DATA Step, Macro, Functions and more

Subsetting w/ multiple where statements

Accepted Solution Solved
Reply
Regular Contributor
Posts: 199
Accepted Solution

Subsetting w/ multiple where statements

I am trying to create a subset w/ outliers removed for multiple variables (Outliers are defined as > 1.5 x Q3 and < Q1 / 1.5). My approach is to use multiple WHERE statements, but I am not getting the desired result. I am open to other approaches, but I'm also curious why this syntax is not working.

 

	DATA want; 
	SET have;
 		WHERE score1 BETWEEN (1.5*Q3_score1) AND (Q1_score1/1.5);
 		WHERE SAME AND score2 BETWEEN (1.5*Q3_score2) AND (Q1_score2/1.5);
 		WHERE SAME AND score3 BETWEEN (1.5*Q3_score3) AND (Q1_score3/1.5);
	RUN;
	

When I run this code w/ only the first where statement, the max value for score1 is 290. When I run it w/ the first and second where statements, the max value for score1 changes to 300. 

 

Aren't these statements independent? Why would one affect the other?

 

Thanks for your help. 


Accepted Solutions
Solution
‎05-23-2016 05:11 PM
Super User
Posts: 5,509

Re: Subsetting w/ multiple where statements

In a SAS data set, I don't think that's one of your possible choices.  When you output an observation, all the variables are output.  You can't change that from one observation to the next.

 

There are other things you can do.  You can set out of range values to missing before you output.  Or you can totally re-shape the data set along these lines:

 

ID   Score_variable score_value

ABC  score1                  25

ABC  score2                  30

DEF  score2                  40

 

But there is no way to change the variables that get output from one observation to the next.
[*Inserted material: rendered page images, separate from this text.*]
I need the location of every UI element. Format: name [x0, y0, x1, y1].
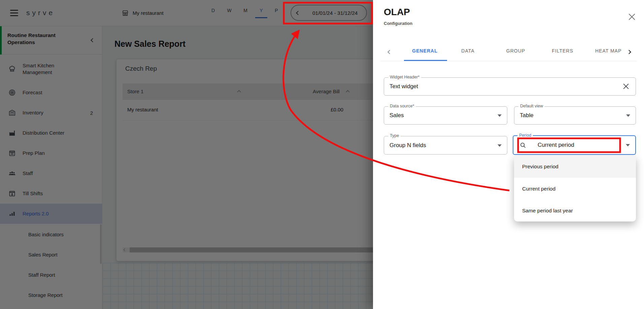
field-label: Period — [517, 133, 533, 138]
olap-config-panel: OLAP Configuration GENERAL DATA GROUP FI… — [373, 0, 644, 309]
clear-icon[interactable] — [623, 83, 629, 91]
dropdown-arrow-icon[interactable] — [626, 144, 630, 146]
tab-fade — [623, 46, 644, 58]
dropdown-arrow-icon[interactable] — [626, 114, 630, 117]
period-field[interactable]: Period Current period — [513, 135, 636, 155]
app-window: syrve My restaurant D W M Y P 01/01/24 -… — [0, 0, 644, 309]
field-label: Type — [388, 133, 401, 138]
period-value[interactable]: Current period — [538, 142, 574, 148]
magnifier-icon — [519, 142, 527, 150]
widget-header-field[interactable]: Widget Header* Text widget — [384, 77, 636, 96]
panel-title: OLAP — [384, 7, 410, 18]
option-label: Previous period — [522, 164, 558, 170]
option-label: Same period last year — [522, 208, 573, 214]
type-value: Group N fields — [389, 142, 426, 149]
tab-group[interactable]: GROUP — [506, 48, 525, 54]
tabs-scroll-left-icon[interactable] — [387, 50, 392, 54]
widget-header-value[interactable]: Text widget — [389, 83, 418, 90]
tab-heat-map[interactable]: HEAT MAP — [595, 48, 626, 54]
close-icon[interactable] — [629, 13, 635, 22]
field-label: Widget Header* — [388, 75, 421, 79]
tabs-divider — [380, 61, 637, 61]
active-tab-indicator — [404, 60, 447, 61]
data-source-field[interactable]: Data source* Sales — [384, 106, 507, 125]
field-label: Data source* — [388, 104, 416, 108]
option-previous-period[interactable]: Previous period — [514, 156, 636, 178]
option-label: Current period — [522, 186, 555, 192]
tab-general[interactable]: GENERAL — [412, 48, 437, 54]
tab-data[interactable]: DATA — [461, 48, 474, 54]
default-view-value: Table — [520, 112, 534, 119]
panel-subtitle: Configuration — [384, 21, 412, 26]
dropdown-arrow-icon[interactable] — [498, 144, 502, 147]
tab-filters[interactable]: FILTERS — [552, 48, 573, 54]
default-view-field[interactable]: Default view Table — [514, 106, 636, 125]
option-current-period[interactable]: Current period — [514, 178, 636, 200]
dropdown-arrow-icon[interactable] — [498, 114, 502, 117]
option-same-period-last-year[interactable]: Same period last year — [514, 200, 636, 221]
modal-scrim[interactable] — [0, 0, 373, 309]
period-dropdown-menu: Previous period Current period Same peri… — [514, 156, 636, 221]
field-label: Default view — [518, 104, 545, 108]
data-source-value: Sales — [389, 112, 404, 119]
type-field[interactable]: Type Group N fields — [384, 136, 507, 154]
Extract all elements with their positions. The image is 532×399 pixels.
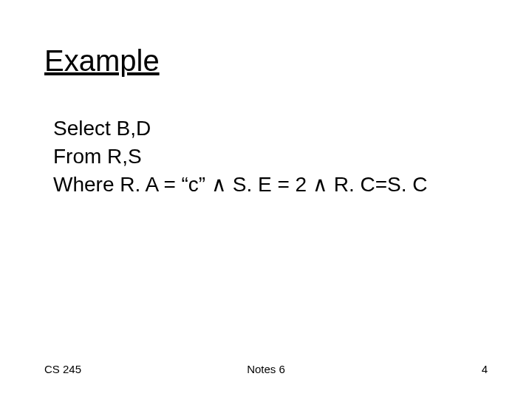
slide: Example Select B,D From R,S Where R. A =…: [0, 0, 532, 399]
footer-center: Notes 6: [0, 363, 532, 375]
slide-title: Example: [44, 44, 160, 78]
footer-right: 4: [482, 363, 488, 375]
slide-body: Select B,D From R,S Where R. A = “c” ∧ S…: [53, 115, 428, 198]
body-line-1: Select B,D: [53, 115, 428, 143]
body-line-3: Where R. A = “c” ∧ S. E = 2 ∧ R. C=S. C: [53, 171, 428, 199]
body-line-2: From R,S: [53, 143, 428, 171]
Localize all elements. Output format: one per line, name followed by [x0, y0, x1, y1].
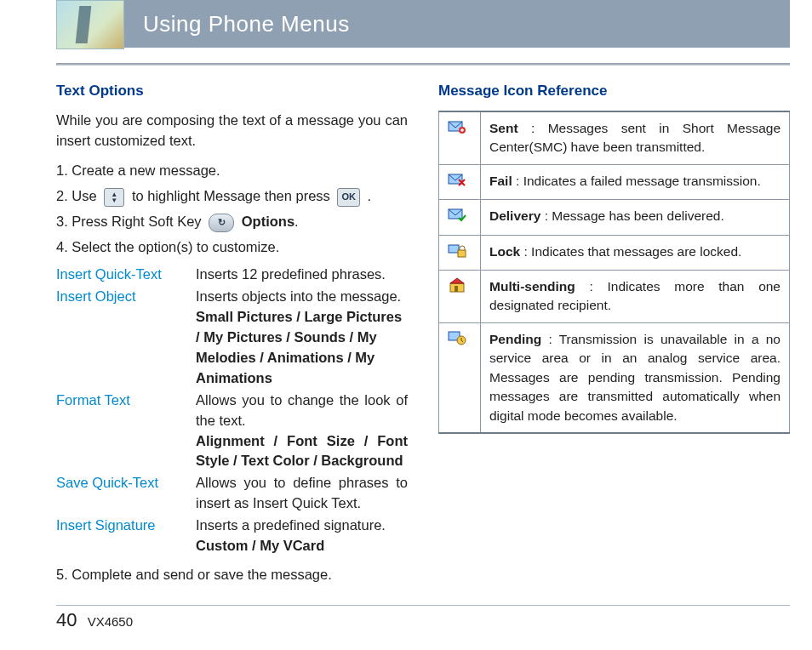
delivery-icon — [448, 207, 466, 222]
opt-insert-object-desc-text: Inserts objects into the message. — [196, 288, 401, 304]
sep: : — [512, 174, 523, 188]
step-3-text-c: . — [294, 214, 299, 229]
pending-term: Pending — [489, 332, 541, 346]
step-4: 4. Select the option(s) to customize. — [56, 237, 408, 258]
left-column: Text Options While you are composing the… — [56, 77, 408, 590]
svg-marker-7 — [450, 278, 464, 283]
opt-save-quicktext-desc: Allows you to define phrases to insert a… — [196, 473, 408, 514]
options-list: Insert Quick-Text Inserts 12 predefined … — [56, 265, 408, 556]
header-title: Using Phone Menus — [124, 0, 790, 48]
right-column: Message Icon Reference Sent : Messages s… — [438, 77, 790, 590]
opt-insert-object-desc-bold: Small Pictures / Large Pictures / My Pic… — [196, 309, 402, 385]
lock-icon — [448, 242, 466, 258]
opt-format-text-label: Format Text — [56, 391, 196, 472]
sep: : — [541, 332, 559, 346]
nav-key-icon: ▲▼ — [104, 188, 124, 207]
soft-key-icon: ↻ — [209, 214, 234, 232]
table-row: Sent : Messages sent in Short Message Ce… — [439, 111, 790, 164]
sent-desc: Sent : Messages sent in Short Message Ce… — [481, 111, 790, 164]
sent-icon — [448, 119, 466, 134]
lock-desc: Lock : Indicates that messages are locke… — [481, 235, 790, 270]
fail-desc: Fail : Indicates a failed message transm… — [481, 164, 790, 199]
icon-ref-heading: Message Icon Reference — [438, 81, 790, 102]
delivery-text: Message has been delivered. — [552, 208, 724, 223]
header-rule — [56, 63, 790, 66]
multi-term: Multi-sending — [489, 279, 575, 294]
opt-insert-object-label: Insert Object — [56, 287, 196, 389]
step-2: 2. Use ▲▼ to highlight Message then pres… — [56, 186, 408, 207]
sep: : — [540, 208, 552, 223]
opt-insert-signature-desc: Inserts a predefined signature. Custom /… — [196, 516, 408, 556]
pending-desc: Pending : Transmission is unavailable in… — [481, 322, 790, 433]
step-1: 1. Create a new message. — [56, 161, 408, 181]
table-row: Delivery : Message has been delivered. — [439, 200, 790, 235]
sep: : — [575, 279, 608, 294]
step-5: 5. Complete and send or save the message… — [56, 565, 408, 585]
manual-page: Using Phone Menus Text Options While you… — [0, 0, 812, 650]
table-row: Lock : Indicates that messages are locke… — [439, 235, 790, 270]
page-header: Using Phone Menus — [56, 0, 790, 48]
fail-term: Fail — [489, 174, 512, 188]
delivery-term: Delivery — [489, 208, 540, 223]
step-2-text-a: 2. Use — [56, 188, 100, 203]
svg-rect-4 — [449, 245, 459, 253]
multi-desc: Multi-sending : Indicates more than one … — [481, 270, 790, 322]
sep: : — [520, 244, 531, 259]
table-row: Pending : Transmission is unavailable in… — [439, 322, 790, 433]
footer-rule — [56, 605, 790, 606]
opt-save-quicktext-label: Save Quick-Text — [56, 473, 196, 514]
sent-term: Sent — [489, 121, 518, 135]
page-number: 40 — [56, 609, 77, 630]
icon-ref-table: Sent : Messages sent in Short Message Ce… — [438, 111, 790, 435]
svg-rect-8 — [455, 286, 458, 292]
text-options-heading: Text Options — [56, 81, 408, 102]
svg-rect-5 — [458, 250, 466, 257]
multi-icon — [448, 277, 466, 293]
opt-insert-object-desc: Inserts objects into the message. Small … — [196, 287, 408, 389]
pending-icon — [448, 330, 466, 345]
lock-term: Lock — [489, 244, 520, 259]
model-number: VX4650 — [88, 614, 133, 629]
opt-insert-signature-desc-bold: Custom / My VCard — [196, 538, 324, 553]
table-row: Multi-sending : Indicates more than one … — [439, 270, 790, 322]
opt-insert-quicktext-desc: Inserts 12 predefined phrases. — [196, 265, 408, 285]
fail-text: Indicates a failed message transmission. — [523, 174, 761, 188]
step-3: 3. Press Right Soft Key ↻ Options. — [56, 212, 408, 232]
header-image — [56, 0, 124, 49]
opt-format-text-desc-bold: Alignment / Font Size / Font Style / Tex… — [196, 433, 408, 469]
opt-insert-quicktext-label: Insert Quick-Text — [56, 265, 196, 285]
table-row: Fail : Indicates a failed message transm… — [439, 164, 790, 199]
delivery-desc: Delivery : Message has been delivered. — [481, 200, 790, 235]
opt-insert-signature-desc-text: Inserts a predefined signature. — [196, 517, 386, 533]
step-3-bold: Options — [242, 214, 294, 229]
step-2-text-c: . — [368, 188, 372, 203]
opt-insert-signature-label: Insert Signature — [56, 516, 196, 556]
step-2-text-b: to highlight Message then press — [132, 188, 335, 203]
text-options-intro: While you are composing the text of a me… — [56, 111, 408, 151]
ok-key-icon: OK — [337, 188, 360, 207]
page-footer: 40 VX4650 — [56, 609, 133, 631]
opt-format-text-desc-text: Allows you to change the look of the tex… — [196, 392, 408, 428]
sep: : — [518, 121, 548, 135]
step-3-text-a: 3. Press Right Soft Key — [56, 214, 205, 229]
fail-icon — [448, 172, 466, 187]
lock-text: Indicates that messages are locked. — [531, 244, 741, 259]
opt-format-text-desc: Allows you to change the look of the tex… — [196, 391, 408, 472]
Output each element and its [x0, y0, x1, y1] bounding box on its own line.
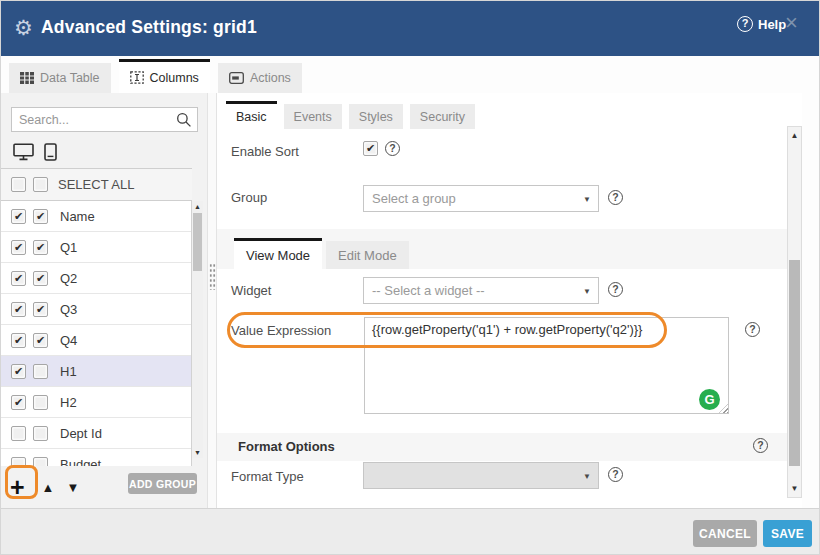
desktop-checkbox[interactable]: ✔	[11, 271, 26, 286]
column-name: H1	[60, 364, 77, 379]
advanced-settings-dialog: ⚙ Advanced Settings: grid1 ? Help × Data…	[0, 0, 820, 555]
mobile-checkbox[interactable]	[33, 395, 48, 410]
grammarly-icon[interactable]: G	[699, 389, 720, 410]
tab-events[interactable]: Events	[284, 104, 342, 129]
select-all-desktop-checkbox[interactable]	[11, 177, 26, 192]
format-type-help-icon[interactable]: ?	[608, 467, 623, 482]
group-help-icon[interactable]: ?	[608, 190, 623, 205]
mobile-checkbox[interactable]: ✔	[33, 302, 48, 317]
column-row-budget[interactable]: Budget	[1, 449, 191, 466]
scroll-down-icon[interactable]: ▼	[192, 449, 203, 456]
column-row-h2[interactable]: ✔ H2	[1, 387, 191, 418]
desktop-checkbox[interactable]	[11, 426, 26, 441]
tab-columns[interactable]: Columns	[119, 59, 210, 93]
column-list: ✔ ✔ Name ✔ ✔ Q1 ✔ ✔ Q2 ✔ ✔ Q3 ✔ ✔	[1, 201, 192, 466]
mode-tab-band: View Mode Edit Mode	[217, 229, 787, 269]
tab-label: Data Table	[40, 71, 100, 85]
search-input[interactable]	[19, 109, 169, 130]
tab-edit-mode[interactable]: Edit Mode	[326, 241, 409, 269]
value-expression-label: Value Expression	[231, 323, 331, 338]
close-icon[interactable]: ×	[785, 12, 798, 34]
add-group-button[interactable]: ADD GROUP	[128, 473, 197, 494]
desktop-checkbox[interactable]: ✔	[11, 333, 26, 348]
table-icon	[20, 72, 34, 84]
tab-actions[interactable]: Actions	[218, 63, 302, 93]
tab-label: View Mode	[246, 248, 310, 263]
dialog-title: Advanced Settings: grid1	[41, 17, 257, 38]
select-all-label: SELECT ALL	[58, 177, 134, 192]
desktop-checkbox[interactable]	[11, 457, 26, 467]
select-all-row[interactable]: SELECT ALL	[1, 169, 192, 201]
column-row-q4[interactable]: ✔ ✔ Q4	[1, 325, 191, 356]
move-up-button[interactable]: ▲	[42, 480, 55, 495]
column-name: Q4	[60, 333, 77, 348]
scroll-thumb[interactable]	[789, 260, 800, 466]
chevron-down-icon: ▼	[583, 287, 591, 296]
mobile-checkbox[interactable]: ✔	[33, 209, 48, 224]
dialog-footer: CANCEL SAVE	[1, 508, 820, 555]
column-row-q1[interactable]: ✔ ✔ Q1	[1, 232, 191, 263]
column-row-name[interactable]: ✔ ✔ Name	[1, 201, 191, 232]
enable-sort-checkbox[interactable]: ✔	[363, 141, 378, 156]
columns-sidebar: SELECT ALL ✔ ✔ Name ✔ ✔ Q1 ✔ ✔ Q2 ✔ ✔ Q3	[1, 93, 207, 508]
mobile-icon[interactable]	[44, 143, 57, 165]
mobile-checkbox[interactable]: ✔	[33, 240, 48, 255]
enable-sort-help-icon[interactable]: ?	[385, 141, 400, 156]
desktop-checkbox[interactable]: ✔	[11, 240, 26, 255]
splitter-grip-icon[interactable]	[209, 263, 216, 290]
desktop-checkbox[interactable]: ✔	[11, 364, 26, 379]
column-row-q3[interactable]: ✔ ✔ Q3	[1, 294, 191, 325]
value-expression-input[interactable]: {{row.getProperty('q1') + row.getPropert…	[364, 317, 729, 414]
desktop-icon[interactable]	[13, 143, 34, 165]
tab-view-mode[interactable]: View Mode	[234, 238, 322, 269]
tab-styles[interactable]: Styles	[349, 104, 403, 129]
scroll-thumb[interactable]	[193, 213, 202, 271]
mode-tab-bar: View Mode Edit Mode	[234, 229, 409, 269]
format-type-label: Format Type	[231, 469, 304, 484]
chevron-down-icon: ▼	[583, 472, 591, 481]
format-options-section: Format Options	[217, 433, 787, 461]
scroll-up-icon[interactable]: ▲	[192, 203, 203, 210]
widget-help-icon[interactable]: ?	[608, 282, 623, 297]
column-row-dept-id[interactable]: Dept Id	[1, 418, 191, 449]
tab-data-table[interactable]: Data Table	[9, 63, 111, 93]
column-row-h1[interactable]: ✔ H1	[1, 356, 191, 387]
column-name: Q2	[60, 271, 77, 286]
group-select[interactable]: Select a group ▼	[363, 185, 599, 212]
column-name: Budget	[60, 457, 101, 467]
panel-splitter[interactable]	[207, 93, 217, 508]
chevron-down-icon: ▼	[583, 195, 591, 204]
cancel-button[interactable]: CANCEL	[693, 520, 757, 547]
format-type-select[interactable]: ▼	[363, 462, 599, 489]
mobile-checkbox[interactable]: ✔	[33, 271, 48, 286]
scroll-down-icon[interactable]: ▼	[788, 484, 801, 493]
tab-label: Styles	[359, 110, 393, 124]
widget-select[interactable]: -- Select a widget -- ▼	[363, 277, 599, 304]
widget-label: Widget	[231, 283, 271, 298]
mobile-checkbox[interactable]	[33, 457, 48, 467]
settings-scrollbar[interactable]: ▲ ▼	[787, 126, 802, 498]
tab-security[interactable]: Security	[410, 104, 475, 129]
search-icon[interactable]	[176, 112, 192, 132]
desktop-checkbox[interactable]: ✔	[11, 302, 26, 317]
tab-basic[interactable]: Basic	[226, 101, 277, 129]
format-options-help-icon[interactable]: ?	[753, 438, 768, 453]
desktop-checkbox[interactable]: ✔	[11, 395, 26, 410]
desktop-checkbox[interactable]: ✔	[11, 209, 26, 224]
mobile-checkbox[interactable]	[33, 364, 48, 379]
add-column-button[interactable]: +	[10, 473, 25, 501]
help-button[interactable]: ? Help	[737, 16, 786, 32]
mobile-checkbox[interactable]	[33, 426, 48, 441]
move-down-button[interactable]: ▼	[66, 480, 79, 495]
save-button[interactable]: SAVE	[763, 520, 812, 547]
column-list-scrollbar[interactable]: ▲ ▼	[192, 201, 203, 458]
dialog-header: ⚙ Advanced Settings: grid1 ? Help ×	[1, 1, 820, 56]
tab-label: Events	[294, 110, 332, 124]
select-all-mobile-checkbox[interactable]	[33, 177, 48, 192]
actions-icon	[229, 72, 244, 84]
mobile-checkbox[interactable]: ✔	[33, 333, 48, 348]
column-row-q2[interactable]: ✔ ✔ Q2	[1, 263, 191, 294]
scroll-up-icon[interactable]: ▲	[788, 131, 801, 140]
value-expression-help-icon[interactable]: ?	[745, 322, 760, 337]
help-question-icon: ?	[737, 16, 753, 32]
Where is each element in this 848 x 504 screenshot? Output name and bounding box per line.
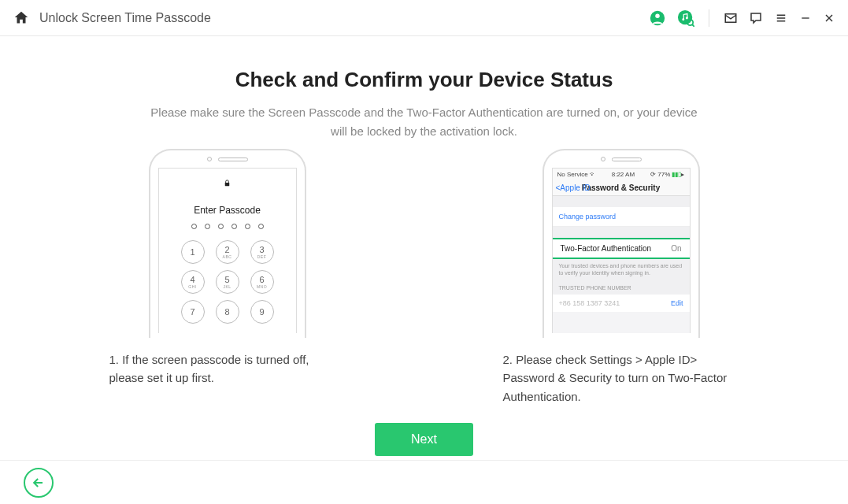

View solution in original post


All Replies
Super User
Posts: 19,815

Re: Subsetting w/ multiple where statements

[ Edited ]

For those ones that get excluded - between 290 and 300, do they meet the other criteria for score2/score3?

 

You've used AND so the statements are not independent, all 3 conditions must be met. 

 

If if you want any of the 3 use OR. 

 

 

Regular Contributor
Posts: 199

Re: Subsetting w/ multiple where statements

@Reeza I want the "AND" in the BETWEEN...AND convention...What would be the correct syntax for making the individual WHERE statements independent from one another? 

Respected Advisor
Posts: 4,925

Re: Subsetting w/ multiple where statements

If it's AND you want, then say AND:

 

WHERE score1 BETWEEN (1.5*Q3_score1) AND (Q1_score1/1.5) and 
SAME AND score2 BETWEEN (1.5*Q3_score2) AND (Q1_score2/1.5) AND
score3 BETWEEN (1.5*Q3_score3) AND (Q1_score3/1.5);
PG
Super User
Posts: 19,815

Re: Subsetting w/ multiple where statements

Forget the Where and use explicit IF. You'll save yourself a headache and future you will thank you. 

 

You wont remember the details of this the next time you encounter it and will have to recheck everything otherwise. Or at least that's what I do when I see things like that in prod code. First check to see its doing 1) what you think it's doing, 2) what the original programmer thought they were doing - which may or may not have been you. 

Respected Advisor
Posts: 4,925

Re: Subsetting w/ multiple where statements

[ Edited ]

Didn't you get the following Note in the Log?

 

NOTE: WHERE clause has been replaced.

indicating that only the last WHERE clause matters?

PG
Regular Contributor
Posts: 199

Re: Subsetting w/ multiple where statements

@PGStats <NOTE: WHERE clause has been replaced.>

 

Yes. I saw this message, but didn't understand that it meant that "only the last WHERE clause matters".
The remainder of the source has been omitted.